Sortie en DVD d´une rareté du cinéma indie américain, avec Vincent Gallo.

C’est l’histoire d’un film oublié du cinéma indépendant américain. En 1998, le Français Erick Ifergan, cinéaste-photographe installé à Los Angeles, réalise à compte d’auteur Johnny 316 (Hollywood Salome en V.O.). Montré dans une première version, cette même année, au New York Underground Film Festival, son premier long métrage tombe ensuite aux oubliettes, puisque Ifergan ne peut en achever la post-production faute de financement. En 2006, il opère de nouvelles prises de vues. En 2012, l’argent tombe, le film peut être achevé. Aujourd’hui, Johnny 316 sort en DVD aux Éditions KMBO. L’objet intrigue, fait partie de ces curiosités de cinéphile qu’on aime découvrir par hasard, au détour des rééditions. Il arrive déjà longtemps après le début de carrière d’Erick Ifergan, réputé depuis les années 80 aux États-Unis pour son travail en tant que metteur en scène de films publicitaires. Johnny 316 est donc un travail personnel, mené en parallèle de ses activités de photographe (on lui doit une exposition de clichés nocturnes de L.A., American Nights, montrée notamment à Moscou et La Défense) et de pubeux.
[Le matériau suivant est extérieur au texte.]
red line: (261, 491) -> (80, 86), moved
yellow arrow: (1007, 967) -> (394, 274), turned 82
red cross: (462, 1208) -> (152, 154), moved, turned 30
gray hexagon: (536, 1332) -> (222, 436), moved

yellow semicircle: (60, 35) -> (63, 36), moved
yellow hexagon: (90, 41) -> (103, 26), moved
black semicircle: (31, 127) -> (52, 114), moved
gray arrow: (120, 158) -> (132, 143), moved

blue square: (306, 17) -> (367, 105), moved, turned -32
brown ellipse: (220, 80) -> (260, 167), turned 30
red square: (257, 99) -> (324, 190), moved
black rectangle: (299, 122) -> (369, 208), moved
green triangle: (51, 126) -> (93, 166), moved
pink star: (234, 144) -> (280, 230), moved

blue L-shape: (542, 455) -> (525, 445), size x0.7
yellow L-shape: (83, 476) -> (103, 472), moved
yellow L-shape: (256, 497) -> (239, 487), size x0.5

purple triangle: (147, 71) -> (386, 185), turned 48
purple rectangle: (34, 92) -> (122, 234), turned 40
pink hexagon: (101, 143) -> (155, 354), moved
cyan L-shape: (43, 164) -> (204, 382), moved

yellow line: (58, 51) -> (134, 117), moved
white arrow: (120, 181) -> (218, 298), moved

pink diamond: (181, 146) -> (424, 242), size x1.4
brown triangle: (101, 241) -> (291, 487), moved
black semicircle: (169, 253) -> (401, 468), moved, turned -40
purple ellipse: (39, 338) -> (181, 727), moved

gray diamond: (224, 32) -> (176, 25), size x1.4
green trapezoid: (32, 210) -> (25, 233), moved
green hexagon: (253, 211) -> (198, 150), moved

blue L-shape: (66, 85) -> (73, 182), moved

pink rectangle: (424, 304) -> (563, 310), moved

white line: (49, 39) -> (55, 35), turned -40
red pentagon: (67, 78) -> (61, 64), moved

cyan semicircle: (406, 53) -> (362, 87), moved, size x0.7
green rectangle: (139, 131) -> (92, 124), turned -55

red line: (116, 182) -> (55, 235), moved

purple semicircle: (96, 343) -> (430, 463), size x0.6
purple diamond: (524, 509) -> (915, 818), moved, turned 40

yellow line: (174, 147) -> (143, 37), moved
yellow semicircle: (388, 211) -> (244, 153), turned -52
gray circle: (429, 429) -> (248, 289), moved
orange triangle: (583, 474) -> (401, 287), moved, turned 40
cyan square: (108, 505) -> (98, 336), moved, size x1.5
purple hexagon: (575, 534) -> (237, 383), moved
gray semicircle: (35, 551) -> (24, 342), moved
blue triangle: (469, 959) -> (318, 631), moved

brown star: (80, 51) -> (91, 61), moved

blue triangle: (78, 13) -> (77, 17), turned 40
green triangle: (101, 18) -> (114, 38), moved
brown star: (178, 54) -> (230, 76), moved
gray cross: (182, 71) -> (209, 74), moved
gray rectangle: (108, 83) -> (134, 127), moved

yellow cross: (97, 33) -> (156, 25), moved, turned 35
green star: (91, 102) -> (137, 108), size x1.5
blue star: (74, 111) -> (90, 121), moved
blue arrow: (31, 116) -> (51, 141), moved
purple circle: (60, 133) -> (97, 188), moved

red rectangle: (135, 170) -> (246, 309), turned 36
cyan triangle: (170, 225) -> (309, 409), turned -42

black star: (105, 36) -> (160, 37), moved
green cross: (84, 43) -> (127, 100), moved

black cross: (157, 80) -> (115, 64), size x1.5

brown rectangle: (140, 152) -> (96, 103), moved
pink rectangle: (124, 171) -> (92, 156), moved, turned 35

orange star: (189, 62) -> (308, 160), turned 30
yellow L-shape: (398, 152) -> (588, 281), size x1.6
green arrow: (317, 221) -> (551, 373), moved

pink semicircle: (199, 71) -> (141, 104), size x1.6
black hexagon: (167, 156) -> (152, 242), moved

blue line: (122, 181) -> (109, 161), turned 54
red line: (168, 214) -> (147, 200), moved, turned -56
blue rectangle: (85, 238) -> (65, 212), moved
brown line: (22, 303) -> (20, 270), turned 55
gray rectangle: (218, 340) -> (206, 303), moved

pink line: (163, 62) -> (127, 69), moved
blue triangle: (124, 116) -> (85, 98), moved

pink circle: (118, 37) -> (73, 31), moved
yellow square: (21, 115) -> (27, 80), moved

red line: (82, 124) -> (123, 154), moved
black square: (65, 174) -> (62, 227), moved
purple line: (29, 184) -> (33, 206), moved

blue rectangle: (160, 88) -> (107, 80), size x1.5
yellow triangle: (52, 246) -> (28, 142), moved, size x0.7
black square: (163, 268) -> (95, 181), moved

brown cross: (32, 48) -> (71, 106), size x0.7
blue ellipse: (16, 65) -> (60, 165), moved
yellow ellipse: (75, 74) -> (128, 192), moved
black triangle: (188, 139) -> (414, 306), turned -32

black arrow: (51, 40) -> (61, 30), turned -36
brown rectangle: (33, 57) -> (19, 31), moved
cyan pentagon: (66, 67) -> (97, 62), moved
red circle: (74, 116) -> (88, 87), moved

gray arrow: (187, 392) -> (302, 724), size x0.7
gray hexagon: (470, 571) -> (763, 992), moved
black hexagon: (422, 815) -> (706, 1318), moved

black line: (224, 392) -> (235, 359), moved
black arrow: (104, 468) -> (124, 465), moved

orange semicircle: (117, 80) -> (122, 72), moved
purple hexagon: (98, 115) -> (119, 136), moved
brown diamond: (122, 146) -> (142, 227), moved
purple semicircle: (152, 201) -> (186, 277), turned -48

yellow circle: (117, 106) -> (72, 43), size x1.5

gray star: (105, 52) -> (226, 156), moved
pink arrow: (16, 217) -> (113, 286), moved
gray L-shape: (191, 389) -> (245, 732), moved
Adaptation du Salomé (1891) d’Oscar Wilde qu’on aurait transposé sur Hollywood Boulevard, il raconte l’amour impossible entre une jeune coiffeuse paumée et un homme tout de blanc vêtu qui passe ses journées à prêcher la parole de Dieu juché sur une caisse en plastique. Elle, c’est Nina Brosh, merveilleuse poupée west coast en perdition, jamais vue ailleurs si ce n’est dans le court métrage The Ice People (Susanne Oberbeck, 2000) ; lui, Vincent Gallo, qu’on a vu partout depuis, surtout dans ses propres films (Buffalo 66, 1998 et The Brown Bunny, 2003 en tête), et dont on apprécie le magnétisme. Sally tombe amoureuse de lui instantanément, comme touchée par la grâce (le cadre s’inonde de lumière précisément à cet instant-là, l’une des nombreuses symboliques stylistiques du film) ; on ne connaît pas son nom, elle non plus. Il résiste, a renoncé il y a fort longtemps aux tentations de la chair. Elle a des apparitions, rêves éveillés qui la voient coucher avec lui ; lui s’imagine plutôt dans un cadre biblique. Autour d’eux, un patron d’épicerie qui ne croit pas mais aime qu’on le bénisse, les nourrit à l’œil ; une concierge d’immeuble (mais serait-ce un homme?) qui raconte leur histoire de son point de vue.

 


Johnny 316
est entièrement ainsi, bâti autour de pistes de narration plus que d’un récit à proprement parler, s’appréhende par là où on veut bien le prendre. La symbolique est souvent lourdement appuyée (Gallo survole la ville, bras en croix ; l’écran se colore en blanc) : ce pourrait être agaçant, c’est en fait une vraie identité qui se dégage d’un film plus photographique et documenté qu’il n’y paraît d’abord. Ifergan privilégie les plans (tantôt fixes, tantôt aériens) d’une ville qui couve davantage que ce qu’elle donne à voir, où églises et sex shops jouent à touche-touche, où les touristes attirés par les lumières du Kodak Theater côtoient les macs et les putes violentées. Sous ses atours sacrés, la cité est crade et blâfarde ; les néons n’éclairent qu’à moitié les bas-fonds d’un quartier où tout se cache. Los Angeles se révèle la nuit, et ce qu’elle fait éclore est tour à tour angoissant, mystique et inattendu. C’est au cours du tournage de Johnny 316 qu’Erick Ifergan a eu l’idée de sa série de photos American Nights : son film, en plus d’offrir une réflexion sur les croyances de la « cité des rêves » (l’appellation de L.A. est ici largement mise en scène), donne surtout envie de découvrir son œuvre photographique.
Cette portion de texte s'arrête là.